|« Prev||Resolution V.||Next »|
I am resolved, by the grace of God, to mingle such recreations with my business, as to further my business by my recreations.
HAVING wholly devoted myself to God, all I have, or am, is still to be improved for him; insomuch that was it not for the necessities of nature, every moment of my life should and ought to be spent in the immediate worship and service of him. But though nature requires some time from my solemn serving him, for the recreating of myself; yet grace requireth, that this recreating of myself should still be for the promoting of his service; so that my recreations do not only fit me for further service, but they, in themselves, should some way or other, be serviceable to him; which that they may be I must have as great a care in the choice, as in the use of my recreations.
There are some recreations that are so far from conducing to his service, that they may make more for the incensing of his wrath: as drinking and gaming, which though in themselves lawful, yet, as they often prove an occasion of swearing, lying, cheating, and contention amongst men, and by consequence of wrath in God; so they ought, by all means, to be shunned and avoided. Indeed, it may be questioned, whether gaming be ever a lawful recreation? For, either it is a lottery, or not. If it be a lottery, it is not lawful, because it is a great presumption and sin to set God at work to recreate ourselves; for poor nothings to employ the chiefest good, immediately to determine such 181frivolous and trifling impertinencies. If it be not a lottery, then it is not a pure recreation, for if it depends upon man’s wit and study, it exercises his brain and spirits, as much as it’ he were about other things: so that being on one side not lawful, on the other side no recreation; it can on no side be a lawful recreation.
For what is the end of recreation, but to revive my languishing spirits, to let them rest and be quiet a little, when they are .tired with too much exercise, that they be fresher, livelier, and fitter for work afterwards? hence it is, that God indeed hath provided a recreation for all sensible creatures; sleep, which is the rest of the spirits in the nerves. When the little animal spirits have been all the day running up and down upon the soul’s errands, to lie down still and quiet, is a great refreshment and revivement to them, provided still, that it be moderately used. Whereas the indulging ourselves too much in it, is rather a clogging and stupifying of them: as we see in our bodies, which, when not accustomed to, are most averse from, and unfit for exercise.
So that the chief and only time for recreation, is, when my spirits are either weary with labour and study, or else called in to some necessary employment in some other place; as at and after meals, especially such as are of a hard digestion; for then the spirits have enough to do, to turn the food we eat into good nourishment. And, therefore, the intenseness of study, running, wrestling, and such like violent exercises, are not proper at such a time; because in studying, we draw the spirits from the stomach to the head; so in the other exercises, such as moderate walking, conference, 182and free discourse about common but necessary points, we send them from the stomach into other parts of the body, where they are to be set on work.

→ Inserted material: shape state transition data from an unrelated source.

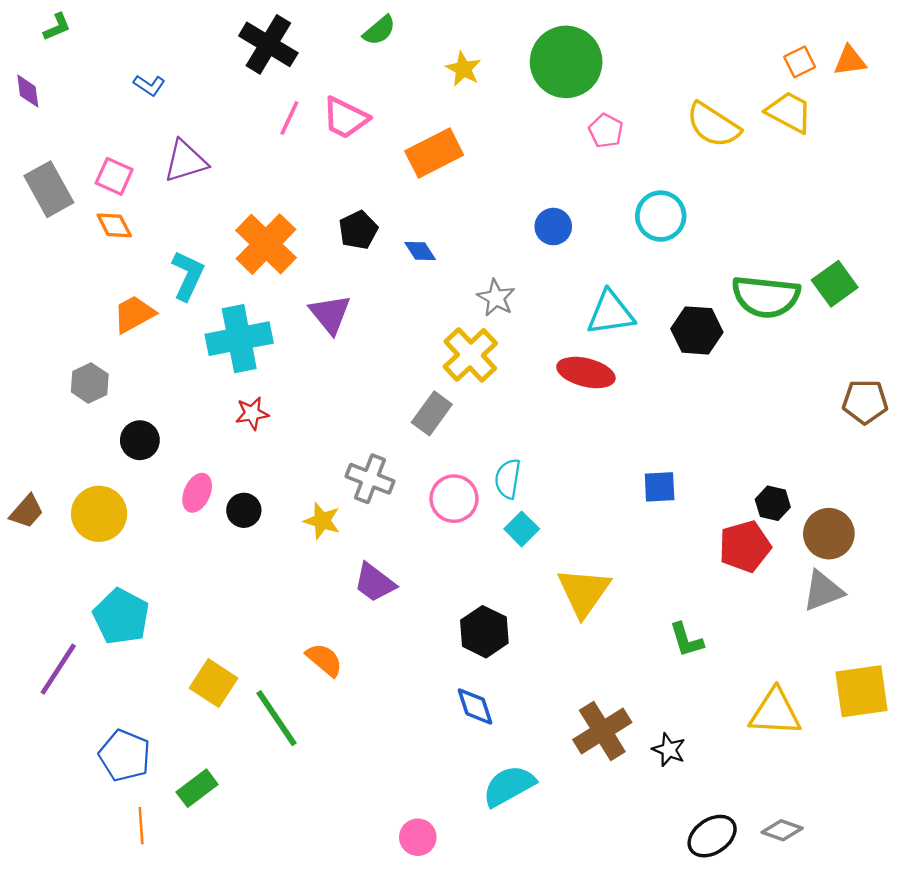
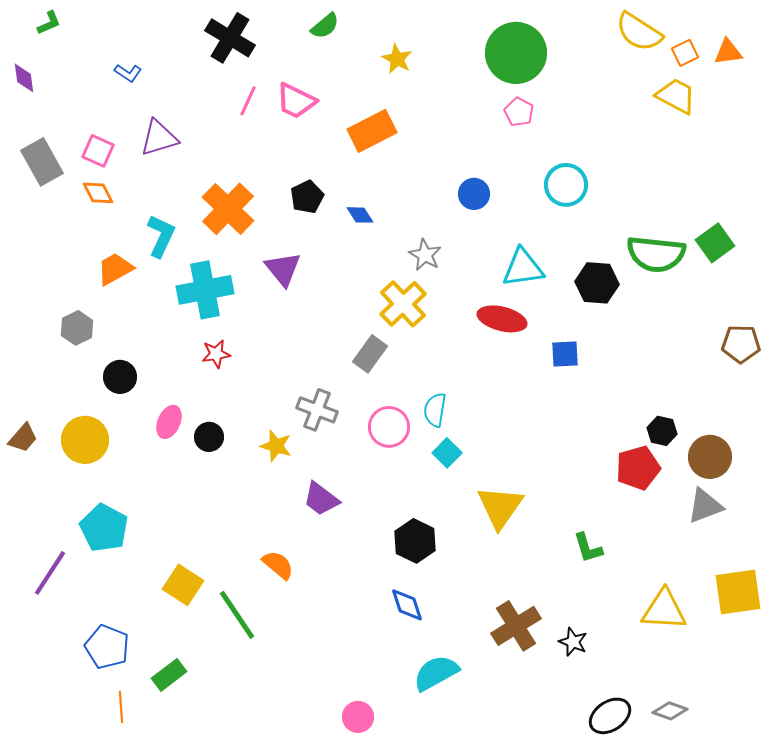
green circle: (566, 62) -> (516, 53), moved
yellow semicircle: (713, 125) -> (639, 32), moved
blue square: (660, 487) -> (565, 354), moved

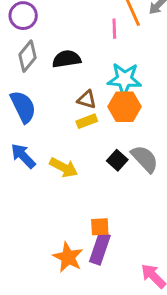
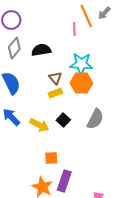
brown triangle: (87, 99) -> (55, 78), turned 32
gray semicircle: (145, 159) -> (95, 119), turned 70
black square: (117, 160) -> (63, 120), moved
orange square: (100, 227) -> (51, 158), moved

But, that which I have found the best recreation, both to my body and mind, whensoever either of them stands in need of it, is music, which exercises, at once, both my body and my soul; especially when I play myself. For then, methinks, the same motion that my hand makes upon the instrument, the instrument makes upon my heart; it calls in my spirits, composes my thoughts, delights my ear, recreates my mind, and so, not only fits me for after business, but fills my heart, at the present, with pure and useful thoughts, so that when the music sounds the sweetliest in my ears, truth commonly flows the clearest into my mind. And hence it is, that I find my soul is become more harmonious, by being accustomed so much to harmony, and so averse to all manner of discord, that the least jarring sounds, either in notes or words, seem very harsh and unpleasant to me.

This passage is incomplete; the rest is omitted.